I am studying the book Nonparametric and Semiparametric Models written by Wolfgang Hardle and have difficulty with the following exercise:
$\textbf{Exercise 3.13}$ Show that $\hat{f_h}^{(n)}(x) \xrightarrow {a.s.}f(x)$. Assume that $f$ possesses a second derivative and $\Vert > K \Vert_2 <\infty$.
where $\hat{f_h}^{(n)}(x)=\dfrac{1}{n}\sum\limits_{i=1}^n K_h(x-X_i)$ is the density kernel estimator, $\Vert K \Vert_2=(\int_{\mathbb{R}}K^2(s)ds)^{\frac{1}{2}}$ and we set $h=O(n^{-\frac{1}{5}})$ which is the optimal bandwidth parameter in this exercise.

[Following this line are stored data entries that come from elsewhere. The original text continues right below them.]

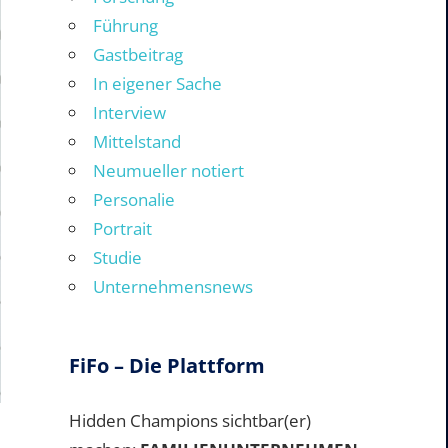
Führung
Gastbeitrag
In eigener Sache
Interview
Mittelstand
Neumueller notiert
Personalie
Portrait
Studie
Unternehmensnews
FiFo – Die Plattform
Hidden Champions sichtbar(er)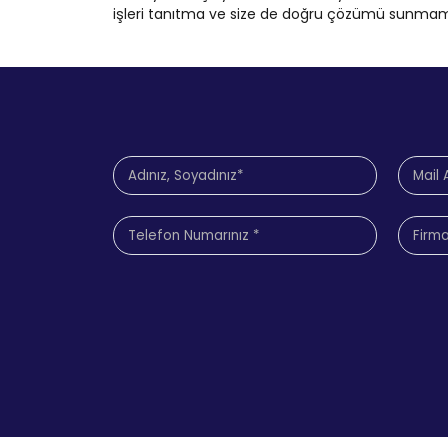
işleri tanıtma ve size de doğru çözümü sunmamız 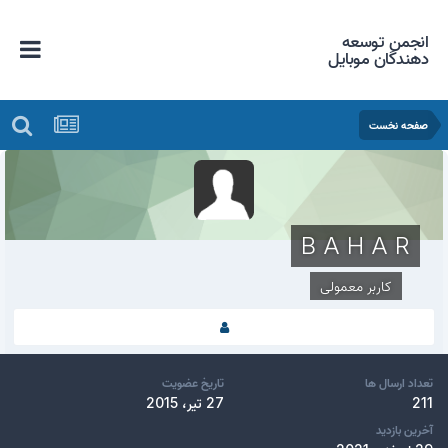
انجمن توسعه
دهندگان موبایل
صفحه نخست
B A H A R
کاربر معمولی
تعداد ارسال ها
تاریخ عضویت
211
27 تیر، 2015
آخرین بازدید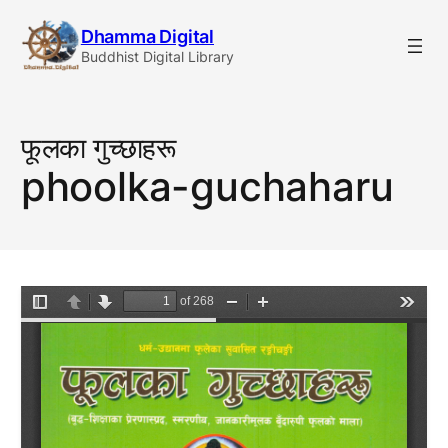
Skip
Dhamma Digital
to
Buddhist Digital Library
content
फूलका गुच्छाहरू
phoolka-guchaharu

Here is my attempt: I want to use Borel-Cantelli lemma to prove the almost sure convergence. By Chebyshev inequality we have $$ \mathbb{P}(\vert \hat{f_h}^{(n)}(x)-f(x)\vert>\epsilon)\le \dfrac{\mathbb{E}(\hat{f_h}^{(n)}(x)-f(x))^2}{\epsilon ^2}=\dfrac{MSE(\hat{f_h}^{(n)}(x))}{\epsilon^2}, $$ and it is known that $$ MSE(\hat{f_h}^{(n)}(x))=\dfrac{f(x)}{nh}\Vert K \Vert_2^2+\dfrac{1}{4}(f''(x))^2h^4(\mu_2(K))^2+o(h^4)+o(\dfrac{1}{nh}) $$ where $\mu_2(K)=\int_{\mathbb{R}}s^2K(s)ds$. By replacing $h$ with $h_{opt}=O(n^{-\frac{1}{5}})$ we derive that $$MSE(\hat{f_h}^{(n)}(x))=O(n^{-\frac{4}{5}})$$ However, $\sum\limits_{n=1}^{\infty} n^{-\frac{4}{5}}=\infty$ and I was stuck here. Can anyone help me with this?